- _PROBLEM TO SOLVE_: Copy out each line of the entries below in which the string "Gaming" appears.

- _INFORMATION SHOWN_:
----

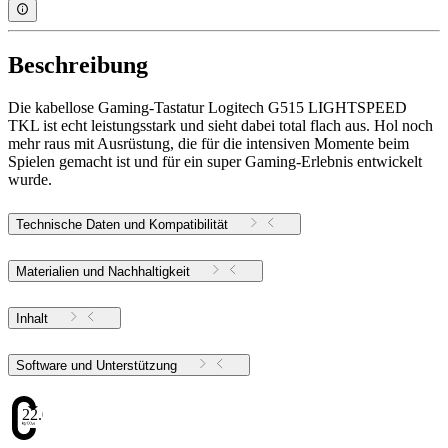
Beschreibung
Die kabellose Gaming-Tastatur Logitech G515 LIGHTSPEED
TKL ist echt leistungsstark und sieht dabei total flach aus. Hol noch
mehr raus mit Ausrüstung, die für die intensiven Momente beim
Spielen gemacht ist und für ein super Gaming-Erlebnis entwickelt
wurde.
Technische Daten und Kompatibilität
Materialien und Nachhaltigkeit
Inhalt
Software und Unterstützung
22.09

----

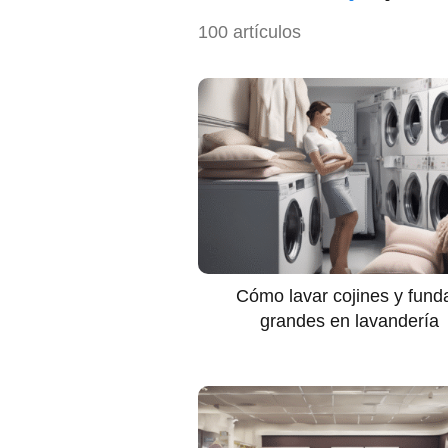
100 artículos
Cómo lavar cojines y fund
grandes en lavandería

----

- _RESULT_:
Die kabellose Gaming-Tastatur Logitech G515 LIGHTSPEED
Spielen gemacht ist und für ein super Gaming-Erlebnis entwickelt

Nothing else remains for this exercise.